La eterna obsesión volvía, empero –aun gozando él mismo de aquellos placeres-, a su conciencia: la profunda injusticia de aquella sociedad que había hecho de los hombres, libres e iguales, unos auténticos esclavos. Esta conciencia fue el reporte impulsor con que Rousseau se decidió a escribir sus libros más ‘explosivos’: ‘El discurso sobre los orígenes de la desigualdad’ (1754), donde marca con fuego la civilización de su tiempo, que había corrompido la pureza de vida y de las costumbres del estado natural. También redactó el ‘Emilio’ (1762), donde propugnaba un nuevo sistema de educación basado en un revolucionario método: abolir la cultura y las nociones ‘oficiales’, para dejar que actuara la naturaleza.
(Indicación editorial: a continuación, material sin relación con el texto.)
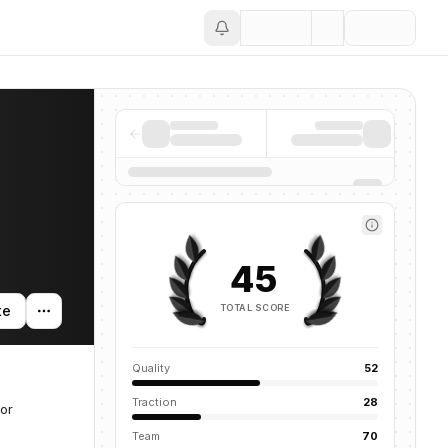
Save
45
TOTAL SCORE
te
Quality
52
Traction
28
for
Team
70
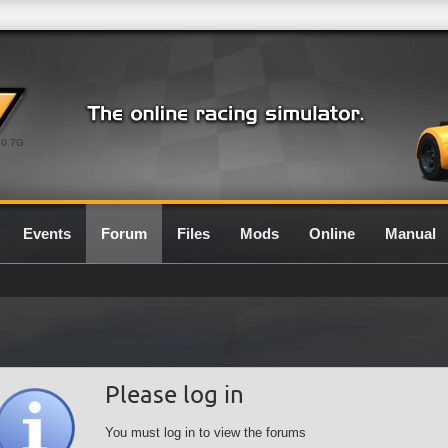
0.7G
Events
Forum
Files
Mods
Online
Manual
Please log in
You must log in to view the forums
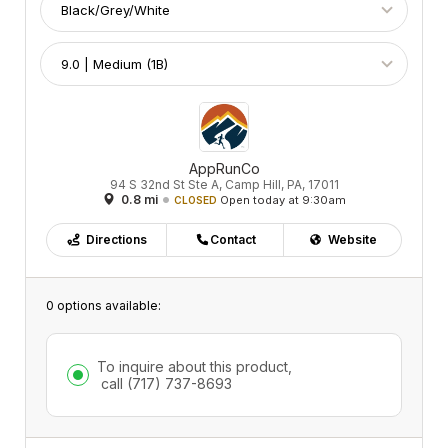
AppRunCo
94 S 32nd St Ste A, Camp Hill, PA, 17011
0.8 mi
Open today at 9:30am
CLOSED
Directions
Contact
Website
0 options available:
To inquire about this product,
call
(717) 737-8693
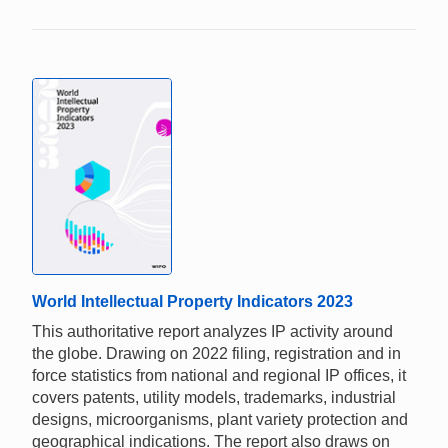
World Intellectual Property Indicators 2023
This authoritative report analyzes IP activity around
the globe. Drawing on 2022 filing, registration and in
force statistics from national and regional IP offices, it
covers patents, utility models, trademarks, industrial
designs, microorganisms, plant variety protection and
geographical indications. The report also draws on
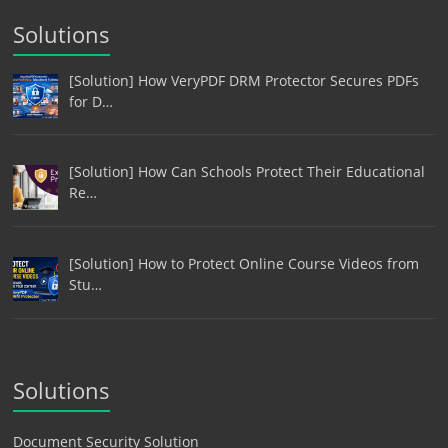
Solutions
[Solution] How VeryPDF DRM Protector Secures PDFs
for D…
[Solution] How Can Schools Protect Their Educational
Re…
[Solution] How to Protect Online Course Videos from
Stu…
Solutions
Document Security Solution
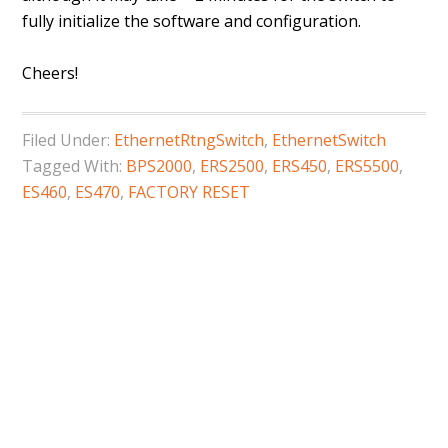
fully initialize the software and configuration.
Cheers!
Filed Under:
EthernetRtngSwitch
,
EthernetSwitch
Tagged With:
BPS2000
,
ERS2500
,
ERS450
,
ERS5500
,
ES460
,
ES470
,
FACTORY RESET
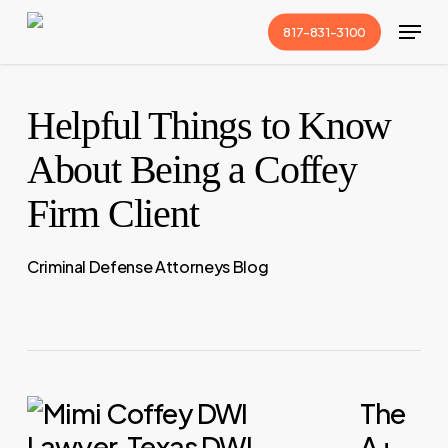
Skip
Menu
817-831-3100
to
Close
main
Menu
content
Helpful Things to Know
About Being a Coffey
Firm Client
Criminal Defense Attorneys Blog
The
A+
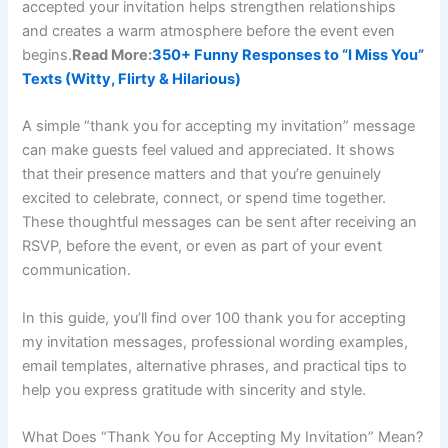
accepted your invitation helps strengthen relationships
and creates a warm atmosphere before the event even
begins.
Read More:
350+ Funny Responses to “I Miss You”
Texts (Witty, Flirty & Hilarious)
A simple “thank you for accepting my invitation” message
can make guests feel valued and appreciated. It shows
that their presence matters and that you’re genuinely
excited to celebrate, connect, or spend time together.
These thoughtful messages can be sent after receiving an
RSVP, before the event, or even as part of your event
communication.
In this guide, you’ll find over 100 thank you for accepting
my invitation messages, professional wording examples,
email templates, alternative phrases, and practical tips to
help you express gratitude with sincerity and style.
What Does “Thank You for Accepting My Invitation” Mean?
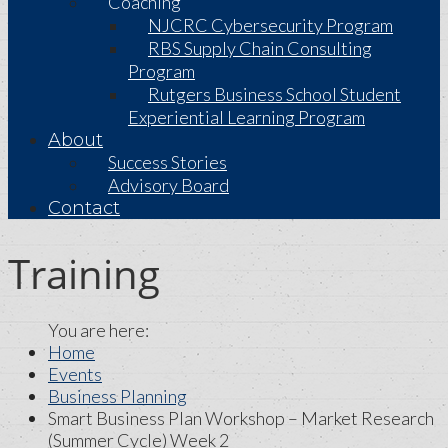
Coaching
NJCRC Cybersecurity Program
RBS Supply Chain Consulting
Program
Rutgers Business School Student
Experiential Learning Program
About
Success Stories
Advisory Board
Contact
Training
Home
Events
Business Planning
Smart Business Plan Workshop – Market Research
(Summer Cycle) Week 2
Y, finalmente, ‘Del Contrato Social o Principios de Derecho Político’ (1762), donde, para su tiempo, se atrevió a hablar de monarquías absolutas detentadoras de todos los derechos, de democracia, y del derecho inalienable de los ciudadanos a elegir la estructura del gobierno que les pareciera oportuno. Y, pues, ¡zas! Los poderosos se lanzan sobre sus huesos, ya que tales publicaciones no hacen otra cosa que operar un drástico cambio en la benevolencia de aquellos en odio y en enconada persecución. Y no hubo de otra más que huir, otra vez a peregrinar por países. Y llegó al grado de escribir páginas y páginas pidiendo perdón, como si quisiera disculparse por haber osado gritar aquello que consideraba la verdad. Ante esto optó por alejarse del mundo, encerrándose en uno de sus refugios del campo, en contacto con la naturaleza, donde escribía y escribía, y así, en uno de esos periodos de soledad murió, estando de huésped en el castillo de Ermenonville. Corría el año de 1788.

Murió precisamente cuando sus ‘escandalosos’ libros difundían poco a poco las novísimas ideas de libertad, igualdad por aquella Francia que corría, inexorablemente, hacía la Revolución.